EXERCISE DESCRIPTION:
Repeat the entries that follow from start to finish, keeping every character.
** MATERIALS PROVIDED follows **
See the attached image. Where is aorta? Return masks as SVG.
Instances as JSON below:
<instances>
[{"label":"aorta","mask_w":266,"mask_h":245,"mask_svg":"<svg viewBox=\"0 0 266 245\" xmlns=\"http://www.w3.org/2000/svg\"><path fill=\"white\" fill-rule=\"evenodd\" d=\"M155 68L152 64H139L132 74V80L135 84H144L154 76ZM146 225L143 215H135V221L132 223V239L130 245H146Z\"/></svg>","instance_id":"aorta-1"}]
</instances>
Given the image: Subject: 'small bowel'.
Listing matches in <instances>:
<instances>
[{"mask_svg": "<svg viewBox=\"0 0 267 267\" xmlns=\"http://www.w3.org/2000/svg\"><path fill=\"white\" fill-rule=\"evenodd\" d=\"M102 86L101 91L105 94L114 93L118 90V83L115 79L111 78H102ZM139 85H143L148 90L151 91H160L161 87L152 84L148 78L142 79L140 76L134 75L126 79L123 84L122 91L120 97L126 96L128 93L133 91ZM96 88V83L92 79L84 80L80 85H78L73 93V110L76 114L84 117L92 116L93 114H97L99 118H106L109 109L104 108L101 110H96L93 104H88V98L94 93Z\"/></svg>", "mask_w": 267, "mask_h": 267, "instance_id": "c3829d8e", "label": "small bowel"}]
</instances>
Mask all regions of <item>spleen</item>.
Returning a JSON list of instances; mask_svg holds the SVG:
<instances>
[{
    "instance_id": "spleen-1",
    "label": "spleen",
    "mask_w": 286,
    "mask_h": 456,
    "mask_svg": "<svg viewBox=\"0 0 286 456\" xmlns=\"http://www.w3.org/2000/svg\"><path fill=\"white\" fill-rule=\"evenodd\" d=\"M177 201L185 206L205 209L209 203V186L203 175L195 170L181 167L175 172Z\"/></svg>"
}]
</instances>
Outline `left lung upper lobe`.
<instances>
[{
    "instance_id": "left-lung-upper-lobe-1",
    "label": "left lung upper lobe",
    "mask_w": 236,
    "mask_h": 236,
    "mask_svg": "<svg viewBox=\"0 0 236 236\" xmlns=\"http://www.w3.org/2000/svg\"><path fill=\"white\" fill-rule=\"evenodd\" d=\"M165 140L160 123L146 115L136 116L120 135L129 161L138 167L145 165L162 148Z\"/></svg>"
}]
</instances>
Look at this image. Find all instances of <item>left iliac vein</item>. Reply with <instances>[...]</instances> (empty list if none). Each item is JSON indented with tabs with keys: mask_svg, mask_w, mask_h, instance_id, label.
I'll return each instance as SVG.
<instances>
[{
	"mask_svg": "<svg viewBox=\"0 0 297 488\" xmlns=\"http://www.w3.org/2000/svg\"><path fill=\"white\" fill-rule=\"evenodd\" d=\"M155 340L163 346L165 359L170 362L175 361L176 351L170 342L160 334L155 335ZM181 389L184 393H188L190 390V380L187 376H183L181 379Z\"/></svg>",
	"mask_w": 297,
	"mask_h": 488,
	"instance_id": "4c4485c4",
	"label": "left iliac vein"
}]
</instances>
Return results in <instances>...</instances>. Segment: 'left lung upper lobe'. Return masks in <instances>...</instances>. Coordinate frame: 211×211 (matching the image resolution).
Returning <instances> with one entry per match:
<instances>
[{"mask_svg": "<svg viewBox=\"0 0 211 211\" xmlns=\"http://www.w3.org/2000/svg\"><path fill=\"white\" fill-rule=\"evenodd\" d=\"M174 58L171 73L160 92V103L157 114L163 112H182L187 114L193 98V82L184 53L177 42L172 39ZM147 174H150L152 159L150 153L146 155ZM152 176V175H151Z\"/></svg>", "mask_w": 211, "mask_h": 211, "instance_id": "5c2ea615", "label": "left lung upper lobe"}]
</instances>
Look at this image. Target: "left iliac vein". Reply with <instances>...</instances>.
** End of MATERIALS PROVIDED **
RESULT:
See the attached image. Where is aorta? Return masks as SVG.
Instances as JSON below:
<instances>
[{"label":"aorta","mask_w":266,"mask_h":245,"mask_svg":"<svg viewBox=\"0 0 266 245\" xmlns=\"http://www.w3.org/2000/svg\"><path fill=\"white\" fill-rule=\"evenodd\" d=\"M155 68L152 64H139L132 74V80L135 84H144L154 76ZM146 225L143 215H135V221L132 223V239L130 245H146Z\"/></svg>","instance_id":"aorta-1"}]
</instances>
Given the image: Subject: 'small bowel'.
Listing matches in <instances>:
<instances>
[{"mask_svg": "<svg viewBox=\"0 0 267 267\" xmlns=\"http://www.w3.org/2000/svg\"><path fill=\"white\" fill-rule=\"evenodd\" d=\"M102 86L101 91L105 94L114 93L118 90V83L115 79L111 78H102ZM139 85H143L148 90L151 91H160L161 87L152 84L148 78L142 79L140 76L134 75L126 79L123 84L122 91L120 97L126 96L128 93L133 91ZM96 88V83L92 79L84 80L80 85H78L73 93V110L76 114L84 117L92 116L93 114H97L99 118H106L109 109L104 108L101 110H96L93 104H88V98L94 93Z\"/></svg>", "mask_w": 267, "mask_h": 267, "instance_id": "c3829d8e", "label": "small bowel"}]
</instances>
Mask all regions of <item>spleen</item>.
Returning a JSON list of instances; mask_svg holds the SVG:
<instances>
[{
    "instance_id": "spleen-1",
    "label": "spleen",
    "mask_w": 286,
    "mask_h": 456,
    "mask_svg": "<svg viewBox=\"0 0 286 456\" xmlns=\"http://www.w3.org/2000/svg\"><path fill=\"white\" fill-rule=\"evenodd\" d=\"M177 201L185 206L205 209L209 203V186L203 175L195 170L181 167L175 172Z\"/></svg>"
}]
</instances>
Outline `left lung upper lobe`.
<instances>
[{
    "instance_id": "left-lung-upper-lobe-1",
    "label": "left lung upper lobe",
    "mask_w": 236,
    "mask_h": 236,
    "mask_svg": "<svg viewBox=\"0 0 236 236\" xmlns=\"http://www.w3.org/2000/svg\"><path fill=\"white\" fill-rule=\"evenodd\" d=\"M165 140L160 123L146 115L136 116L120 135L129 161L138 167L145 165L162 148Z\"/></svg>"
}]
</instances>
Look at this image. Find all instances of <item>left iliac vein</item>. Reply with <instances>[...]</instances> (empty list if none). Each item is JSON indented with tabs with keys: mask_svg, mask_w, mask_h, instance_id, label.
I'll return each instance as SVG.
<instances>
[{
	"mask_svg": "<svg viewBox=\"0 0 297 488\" xmlns=\"http://www.w3.org/2000/svg\"><path fill=\"white\" fill-rule=\"evenodd\" d=\"M155 340L163 346L165 359L170 362L175 361L176 351L170 342L160 334L155 335ZM181 389L184 393H188L190 390V380L187 376H183L181 379Z\"/></svg>",
	"mask_w": 297,
	"mask_h": 488,
	"instance_id": "4c4485c4",
	"label": "left iliac vein"
}]
</instances>
Return results in <instances>...</instances>. Segment: 'left lung upper lobe'. Return masks in <instances>...</instances>. Coordinate frame: 211×211 (matching the image resolution).
Returning <instances> with one entry per match:
<instances>
[{"mask_svg": "<svg viewBox=\"0 0 211 211\" xmlns=\"http://www.w3.org/2000/svg\"><path fill=\"white\" fill-rule=\"evenodd\" d=\"M174 58L171 73L160 92V103L157 114L163 112H182L187 114L193 98V82L184 53L177 42L172 39ZM147 174H150L152 159L150 153L146 155ZM152 176V175H151Z\"/></svg>", "mask_w": 211, "mask_h": 211, "instance_id": "5c2ea615", "label": "left lung upper lobe"}]
</instances>
Look at this image. Target: "left iliac vein". Reply with <instances>...</instances>.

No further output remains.